People with similar community goals can also come together to create slates of delegate candidates, like the one formed by McGill, Blackmon, Hellebrand, King and Marwah. Their slate was formed to nominate President Joe Biden and Vice President Kamala Harris for another term, explained Dr. Jim Moyer, community advocate and chair of Ocoee’s Human Relations Diversity Board, who turned out Saturday to support King. Moyer is hoping to be elected by the district delegates as one of Florida’s 49 at-large delegates. That election takes place June 1.


Since the Florida Democratic Party declared Biden the winner of the Florida Primary, all Florida delegates are pledged to support Biden at the convention.


Once chosen, delegates meet with party leaders, vote on the party rules and platform and assist in nominating the presidential candidate. For Hellebrand, this fulfills a childhood dream.


“President Joe Biden has been a political hero of mine for as long as I can remember,” he said.

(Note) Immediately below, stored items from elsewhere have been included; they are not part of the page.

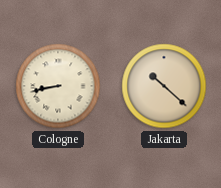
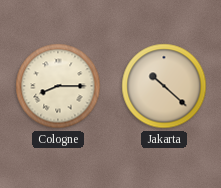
Cologne: 8:43 -> 8:15
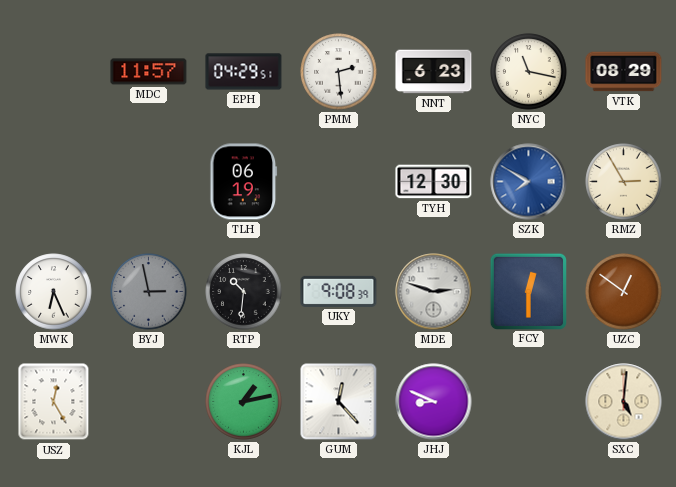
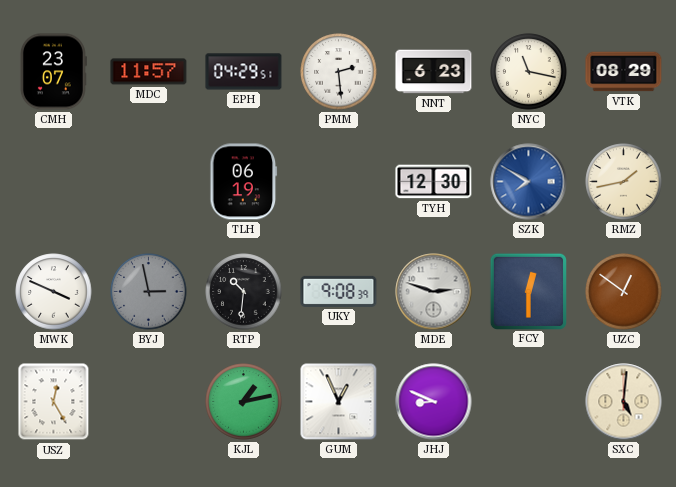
CMH: none -> 23:07
RMZ: 2:55 -> 1:43
MWK: 6:26 -> 3:49
GUM: 12:23 -> 12:56
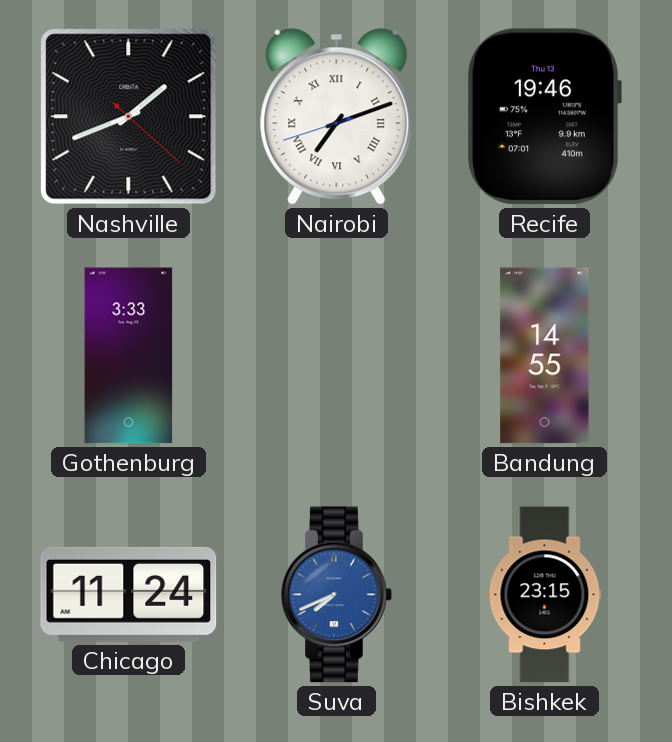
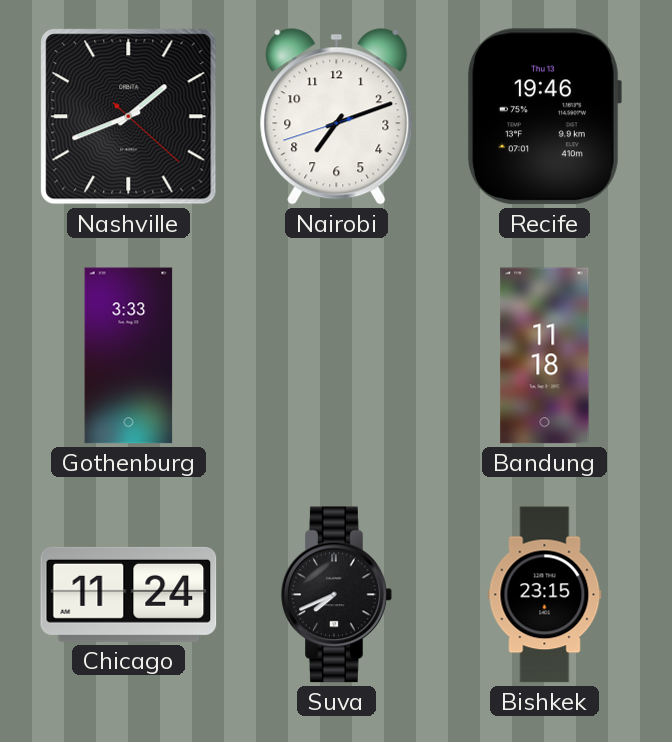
Nairobi numerals: Roman -> Arabic
Bandung: 14:55 -> 11:18
Suva dial: blue -> black
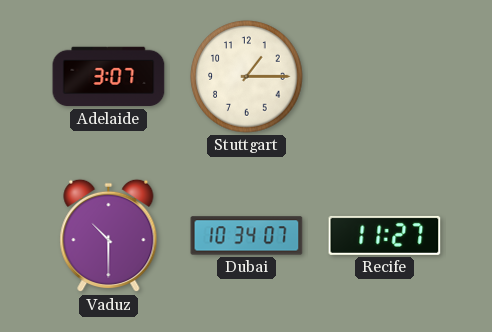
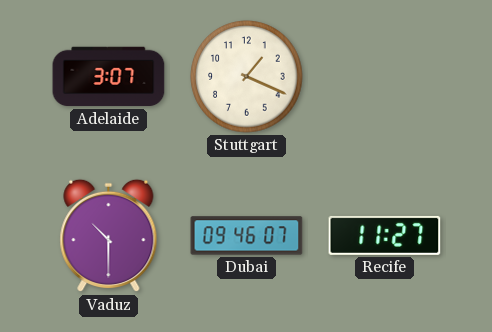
Stuttgart: 1:15 -> 1:19
Dubai: 10:34 -> 09:46
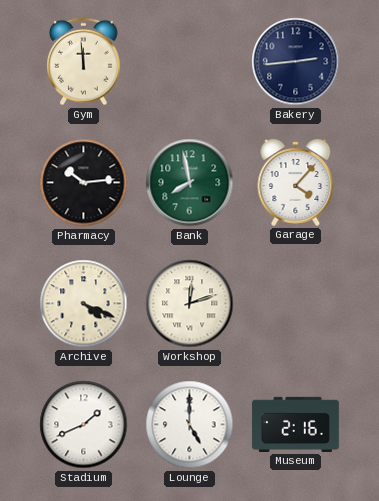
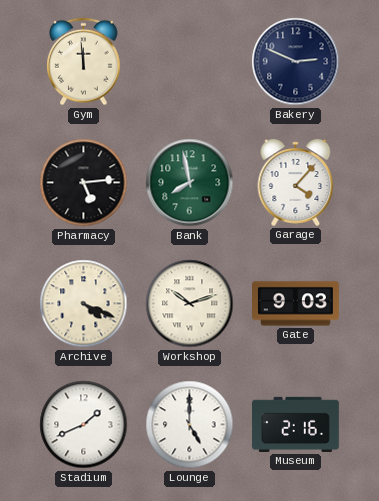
Bakery: 2:44 -> 2:49
Pharmacy: 10:14 -> 5:14
Workshop: 12:12 -> 10:12
Gate: none -> 9:03
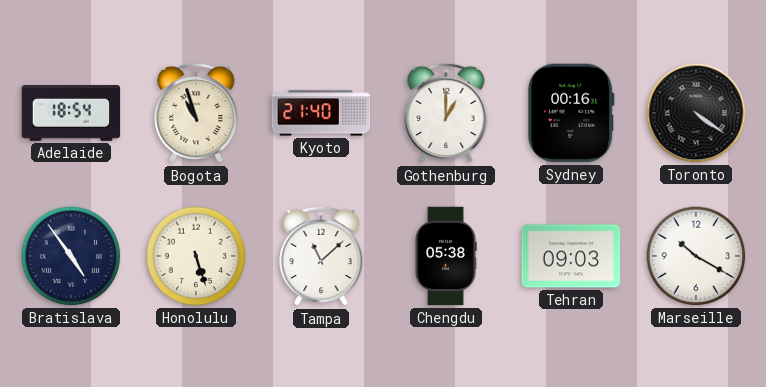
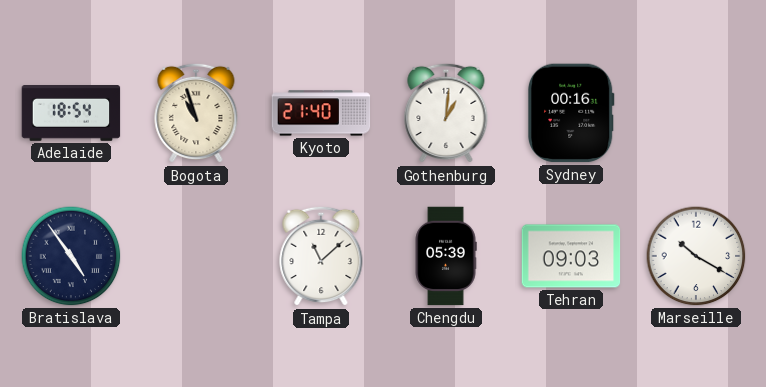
Gothenburg: 1:00 -> 1:01
Toronto: 4:21 -> none
Honolulu: 5:27 -> none
Chengdu: 05:38 -> 05:39
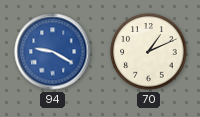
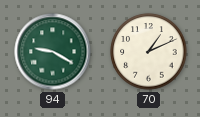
94 dial: blue -> green
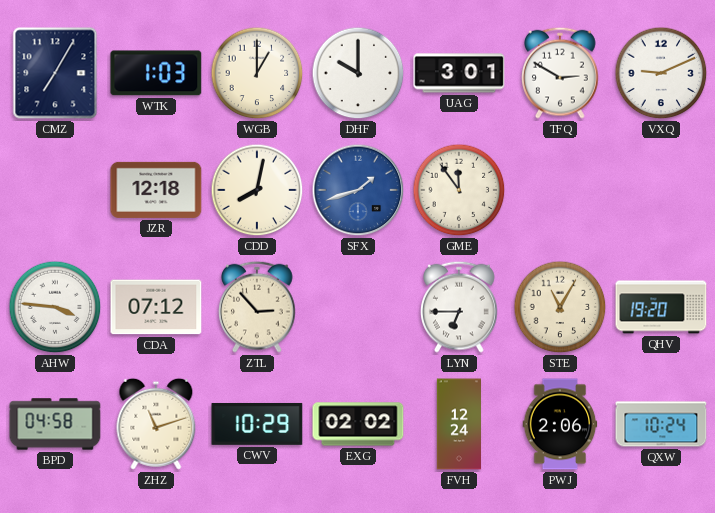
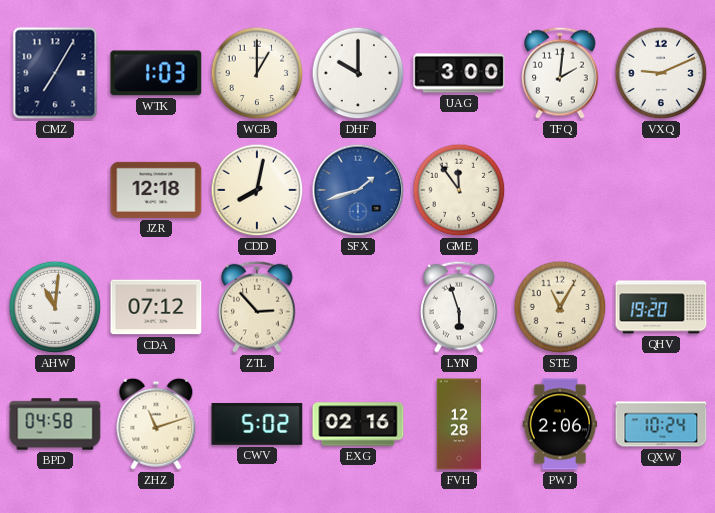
UAG: 3:01 -> 3:00
TFQ: 2:50 -> 2:01
AHW: 3:46 -> 11:01
LYN: 6:45 -> 5:57
CWV: 10:29 -> 5:02
EXG: 02:02 -> 02:16
FVH: 12:24 -> 12:28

McGill described the delegate’s role as one where “people from all over the country have an opportunity to be heard.” As a Biden delegate for CD-10 in 2020, McGill understands the duties and responsibilities. “We work to represent everyone — not just one group,” he said. “It is critical to have a representative slate of candidates.”


This year, their slate is a diverse mix of women and men, Black, Brown and White, gay and straight.


Delegates also work to involve people in the district in the political process. Hellebrand said this involves attending meetings for Democratic groups, networking with members of the community and explaining the delegate process to voters.


Blackmon, for whom serving as a delegate is akin to having a front row seat to history, said many voters don’t understand that every vote matters. “It’s not just about the presidential election,” she said. “Local politics has the most impact on our day-to-day lives.” She added that many people don’t know their representatives or congresspeople, even though they make direct decisions that affect them and their surrounding area. Her goal, along with other candidates, is to amplify the importance of every single vote and election.


This becomes particularly important since all vote-by-mail requests were purged after the 2022 election. Requests to vote by mail must now be made for each federal election cycle. Many voters may not be aware that their mail ballot requests have expired and must be renewed.


Hellebrand is also pushing the message that every vote counts. He explained that he tries to draw younger voters into the political action. “Knowing that voting for delegates can affect the outcome of an election is important,” he said.


Blackmon believes that people do care about politics but that competing priorities, like work and family life, are vying for their attention. Plus, an element of political fatigue has settled in. She thinks people are “turning the volume down and taking a step back” from politics” because they’re “disillusioned with the process.”